Art. 59 MFG; Art. 91 SVG. Angetrunkenheit ist unabhängig von weiteren
Beweisen und individuellen Unterschieden bei einem Blutalkoholgehalt von
0,8 und mehr Gewichtspromillen anzunehmen.

Sachverhalt

A.- Riess führte in der Nacht vom 3. auf den 4. Oktober 1961 um
24.00 Uhr seinen Personenwagen "BMW" vom Kreuzplatz in Zürich nach
Scheuren-Forch. Die um 00.40 Uhr erhobene Blutprobe wies einen
Alkoholgehalt von chemisch 1,31 und interferometrisch von 1,35
Gewichtspromillen auf, was, auf den Zeitpunkt der Fahrt zurückgerechnet
und eine durch krankhafte Veranlagung möglicherweise verspätete Resorption
einbezogen, einem Blutwert von 0,9 bis 0,95 Gewichtspromillen entsprach.
Riess war schon 1957 wegen Führens eines Motorfahrzeuges in angetrunkenem
Zustand gebüsst worden.
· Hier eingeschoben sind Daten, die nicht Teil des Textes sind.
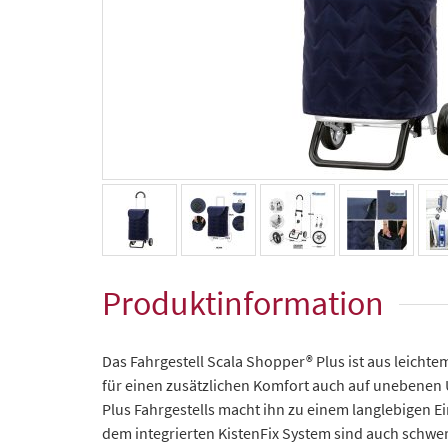
Produktinformation
Das Fahrgestell Scala Shopper® Plus ist aus leichte
für einen zusätzlichen Komfort auch auf unebenen 
Plus Fahrgestells macht ihn zu einem langlebigen E
dem integrierten KistenFix System sind auch schwe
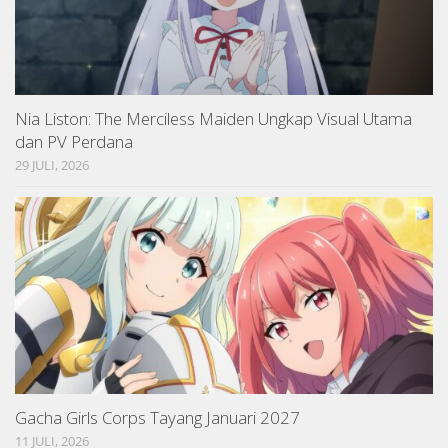
Nia Liston: The Merciless Maiden Ungkap Visual Utama
dan PV Perdana
29 JULI, 2026
Gacha Girls Corps Tayang Januari 2027
11 JULI, 2026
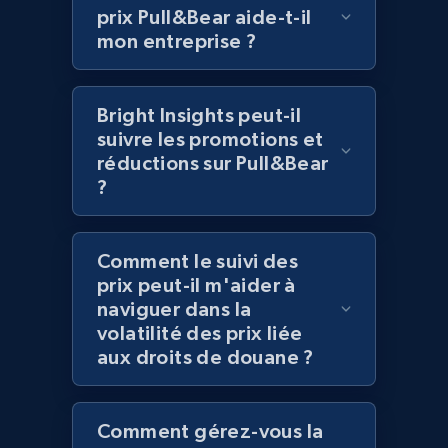
prix Pull&Bear aide-t-il
Amazon products global dataset - Collects
mon entreprise ?
products by best sellers category URL
Title, Seller name, Brand, Description, Initial
price, Currency, Availability, Reviews count, and
Bright Insights peut-il
more.
suivre les promotions et
réductions sur Pull&Bear
?
2.1K+
375+
Commencer
Comment le suivi des
Amazon products global dataset - Collect
prix peut-il m'aider à
Amazon products by seller URL
naviguer dans la
volatilité des prix liée
Title, Seller name, Brand, Description, Initial
aux droits de douane ?
price, Currency, Availability, Reviews count, and
more.
Comment gérez-vous la
2.1K+
375+
Commencer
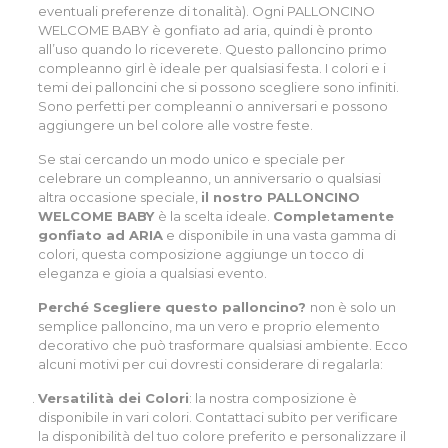
eventuali preferenze di tonalità)
. Ogni PALLONCINO
WELCOME BABY è gonfiato ad aria, quindi è pronto
all’uso quando lo riceverete. Questo palloncino primo
compleanno girl è ideale per qualsiasi festa. I colori e i
temi dei palloncini che si possono scegliere sono infiniti.
Sono perfetti per compleanni o anniversari e possono
aggiungere un bel colore alle vostre feste.
Se stai cercando un modo unico e speciale per
celebrare un compleanno, un anniversario o qualsiasi
altra occasione speciale,
il nostro PALLONCINO
WELCOME BABY
è la scelta ideale.
Completamente
gonfiato ad ARIA
e disponibile in una vasta gamma di
colori, questa composizione aggiunge un tocco di
eleganza e gioia a qualsiasi evento.
Perché Scegliere questo palloncino?
non è solo un
semplice palloncino, ma un vero e proprio elemento
decorativo che può trasformare qualsiasi ambiente. Ecco
alcuni motivi per cui dovresti considerare di regalarla:
Versatilità dei Colori
: la nostra composizione è
disponibile in vari colori.
Contattaci subito
per verificare
la disponibilità del tuo colore preferito e personalizzare il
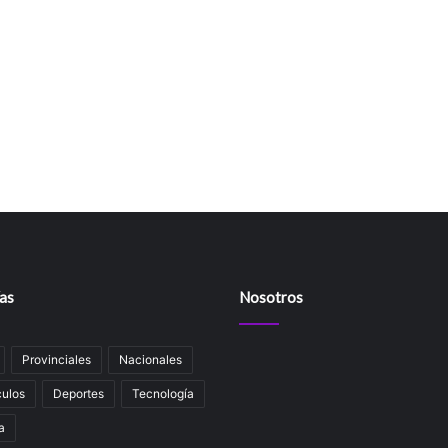
as
Nosotros
Provinciales
Nacionales
ulos
Deportes
Tecnología
a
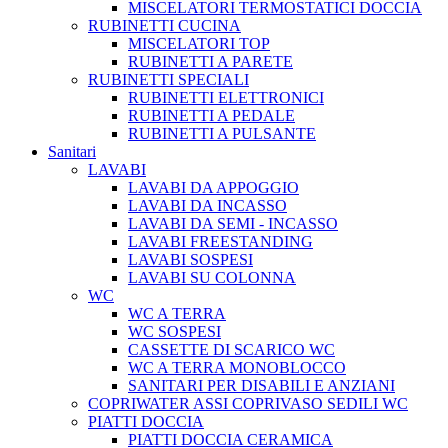
MISCELATORI TERMOSTATICI DOCCIA
RUBINETTI CUCINA
MISCELATORI TOP
RUBINETTI A PARETE
RUBINETTI SPECIALI
RUBINETTI ELETTRONICI
RUBINETTI A PEDALE
RUBINETTI A PULSANTE
Sanitari
LAVABI
LAVABI DA APPOGGIO
LAVABI DA INCASSO
LAVABI DA SEMI - INCASSO
LAVABI FREESTANDING
LAVABI SOSPESI
LAVABI SU COLONNA
WC
WC A TERRA
WC SOSPESI
CASSETTE DI SCARICO WC
WC A TERRA MONOBLOCCO
SANITARI PER DISABILI E ANZIANI
COPRIWATER ASSI COPRIVASO SEDILI WC
PIATTI DOCCIA
PIATTI DOCCIA CERAMICA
B.- Riess wurde angeklagt, ein Motorfahrzeug
in angetrunkenem Zustand bei Rückfall geführt zu haben (Art. 59
Abs. 2 MFG). Das Obergericht des Kantons Zürich sprach ihn mit Urteil
vom 10. Januar 1963 frei mit der Begründung, die Alkoholkonzentration
habe zur Zeit der Tat die Grenze von 1 Promille nicht überschritten und
andere Indizien, die auf Angetrunkenheit schliessen liessen, seien nicht
festgestellt. C.- Die Staatsanwaltschaft führt Nichtigkeitsbeschwerde
mit dem Antrag, das vorinstanzliche Urteil sei aufzuheben und die Sache
zur Bestrafung des Angeklagten nach Art. 59 Abs. 2 MFG an das Obergericht
   zurückzuweisen.
D.- Riess beantragt, die Beschwerde sei abzuweisen.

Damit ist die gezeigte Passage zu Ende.